- _YOUR INSTRUCTIONS_
Look through the lines below and copy each one that includes "label".

(DATA EXTRACT begins)

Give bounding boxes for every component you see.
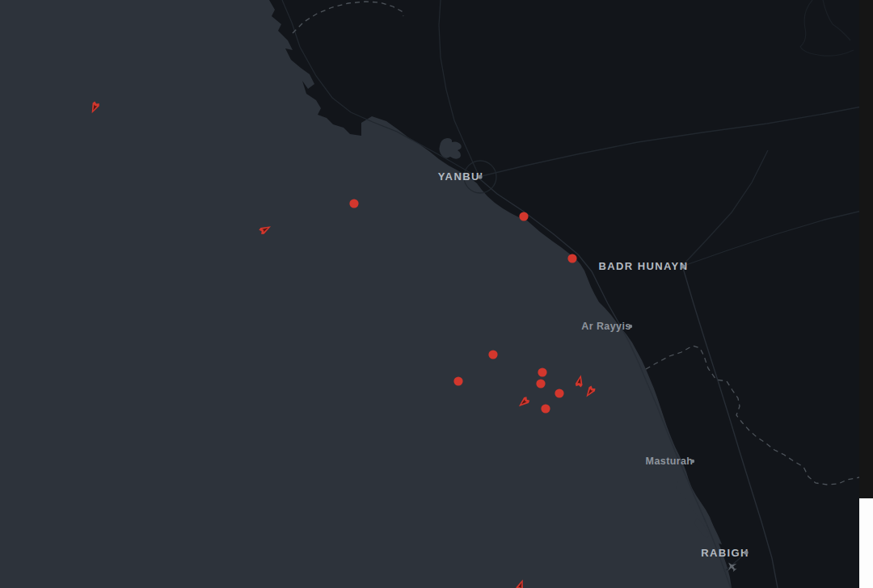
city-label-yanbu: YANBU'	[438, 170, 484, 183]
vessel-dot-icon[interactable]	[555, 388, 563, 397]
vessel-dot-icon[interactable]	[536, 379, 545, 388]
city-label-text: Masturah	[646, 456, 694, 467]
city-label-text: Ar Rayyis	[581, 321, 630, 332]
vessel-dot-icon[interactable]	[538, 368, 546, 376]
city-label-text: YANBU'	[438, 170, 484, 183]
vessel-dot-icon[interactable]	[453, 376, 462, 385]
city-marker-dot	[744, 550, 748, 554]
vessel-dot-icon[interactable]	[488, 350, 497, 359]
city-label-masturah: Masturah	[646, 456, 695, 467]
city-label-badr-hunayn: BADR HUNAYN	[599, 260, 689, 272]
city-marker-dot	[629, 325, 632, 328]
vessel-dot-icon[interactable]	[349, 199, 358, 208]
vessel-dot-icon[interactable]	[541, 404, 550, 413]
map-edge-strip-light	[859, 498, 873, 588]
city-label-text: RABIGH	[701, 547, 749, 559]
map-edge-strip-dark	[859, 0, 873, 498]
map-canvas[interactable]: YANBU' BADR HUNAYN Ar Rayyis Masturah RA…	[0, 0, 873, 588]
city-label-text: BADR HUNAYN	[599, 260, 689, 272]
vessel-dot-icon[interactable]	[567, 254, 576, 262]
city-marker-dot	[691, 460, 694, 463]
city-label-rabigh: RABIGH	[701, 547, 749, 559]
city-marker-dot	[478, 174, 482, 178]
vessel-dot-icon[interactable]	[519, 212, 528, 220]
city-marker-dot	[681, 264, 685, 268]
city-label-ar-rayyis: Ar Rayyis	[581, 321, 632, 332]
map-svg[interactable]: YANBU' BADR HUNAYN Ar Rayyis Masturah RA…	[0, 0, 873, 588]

(DATA EXTRACT ends)

- _SOLUTION TO THIS PROBLEM_
city-label-yanbu: YANBU'	[438, 170, 484, 183]
city-label-text: Masturah	[646, 456, 694, 467]
city-label-text: Ar Rayyis	[581, 321, 630, 332]
city-label-text: YANBU'	[438, 170, 484, 183]
city-label-masturah: Masturah	[646, 456, 695, 467]
city-label-badr-hunayn: BADR HUNAYN	[599, 260, 689, 272]
city-label-text: RABIGH	[701, 547, 749, 559]
city-label-text: BADR HUNAYN	[599, 260, 689, 272]
city-label-rabigh: RABIGH	[701, 547, 749, 559]
city-label-ar-rayyis: Ar Rayyis	[581, 321, 632, 332]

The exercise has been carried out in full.